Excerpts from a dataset
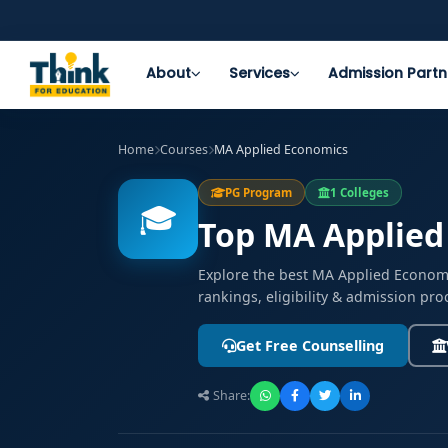
About
Services
Admission Partn
Home
Courses
MA Applied Economics
PG Program
1 Colleges
🎓
Top MA Applied
Explore the best MA Applied Econom
rankings, eligibility & admission pro
Get Free Counselling
Share:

**Task description:**
From the entries above, extract every line where the word "Applied" appears.

**Response to this task:**
MA Applied Economics
Top MA Applied
Explore the best MA Applied Econom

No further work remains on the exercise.